Released

Apparently created in only five weeks, Crush employs the vocabulary of techno, UK garage, electronica, IDM and ambient and includes a handful of DJ-friendly dance floor cuts, which match cutting-edge UK garage and techno beats with producer Sam Shepherd’s rich, detailed sound design and cultured musicality. 

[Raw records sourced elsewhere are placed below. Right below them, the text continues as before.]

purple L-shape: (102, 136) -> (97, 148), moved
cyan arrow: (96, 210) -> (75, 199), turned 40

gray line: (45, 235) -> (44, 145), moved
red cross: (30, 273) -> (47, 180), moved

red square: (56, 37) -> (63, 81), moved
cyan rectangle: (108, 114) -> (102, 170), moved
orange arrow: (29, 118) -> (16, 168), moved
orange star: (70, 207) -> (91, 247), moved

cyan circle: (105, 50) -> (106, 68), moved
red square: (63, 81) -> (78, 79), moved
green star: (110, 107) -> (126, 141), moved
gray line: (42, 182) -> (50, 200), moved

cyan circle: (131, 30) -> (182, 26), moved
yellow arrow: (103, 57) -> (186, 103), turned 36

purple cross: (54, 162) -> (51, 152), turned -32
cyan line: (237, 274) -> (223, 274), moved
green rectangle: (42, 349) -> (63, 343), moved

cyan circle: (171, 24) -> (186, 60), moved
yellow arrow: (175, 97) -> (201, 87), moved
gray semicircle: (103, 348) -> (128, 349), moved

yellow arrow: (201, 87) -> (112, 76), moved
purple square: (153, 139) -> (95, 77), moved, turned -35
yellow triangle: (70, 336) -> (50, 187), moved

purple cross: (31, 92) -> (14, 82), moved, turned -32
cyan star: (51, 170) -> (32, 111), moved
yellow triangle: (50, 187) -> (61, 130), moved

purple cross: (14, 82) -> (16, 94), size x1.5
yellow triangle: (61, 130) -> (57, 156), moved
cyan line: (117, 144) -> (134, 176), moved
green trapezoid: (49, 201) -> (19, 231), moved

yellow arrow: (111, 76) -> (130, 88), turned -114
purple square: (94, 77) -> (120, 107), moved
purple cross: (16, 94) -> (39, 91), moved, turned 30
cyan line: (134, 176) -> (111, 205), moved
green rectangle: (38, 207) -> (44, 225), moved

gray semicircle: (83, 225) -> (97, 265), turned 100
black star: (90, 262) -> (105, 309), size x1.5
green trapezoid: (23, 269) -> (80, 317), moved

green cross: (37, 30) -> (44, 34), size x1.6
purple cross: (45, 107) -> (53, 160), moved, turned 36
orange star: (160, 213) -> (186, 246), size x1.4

The serene moments are often beautiful: Sea Watch is an emotive, flowing electronic neo-classical piece that moves from delicate to dramatic, while the new age pads and chimes of the devotional Requiem for CS70 and Strings are strangely beguiling. Elsewhere there are more experimental moments like Karakul where pitter-pattering electronics scatter across a soundscape made of reverb and bass tones, or the tense strings and pulsing, flickering synths of the eventually ecstatic Falaise. Genuinely alluring in places, Crush is a sophisticated, accomplished and elegant collection of electronic, club-ready and club-adjacent music.

Harold Heath

It might be a slight exaggeration to call Sam Shepherd’s third full-length as Floating Points an exegesis on 25 years’ worth of IDM — but only a slight one. Breaching the headphone/dancefloor dichotomy with rhythmic complexity that never sabotages its own groove for feints at cleverness, Crush takes a post-subgenre approach to trackbuilding that builds off familiar rhythmic signifiers: the shuffling frictionlessness of UK garage on “Anasickmodular,” the analog dream-pulse of synth-tweaking downtempo on “Requiem for CS70 and Strings,” Kompakt-aegis microhouse-gone-maximal on “LesAlpx,” and Aphex-ian mixtures of ambient warmth and turboglitch beats (“Environments”). Where Floating Points takes those sounds is as wide open as his idea to mingle them in the first place, and the lack of cohesive mission-statement clarity as Crush jumps from style to style only adds to the awe and beauty Shepherd can distill from a sense of chaotic spontaneity.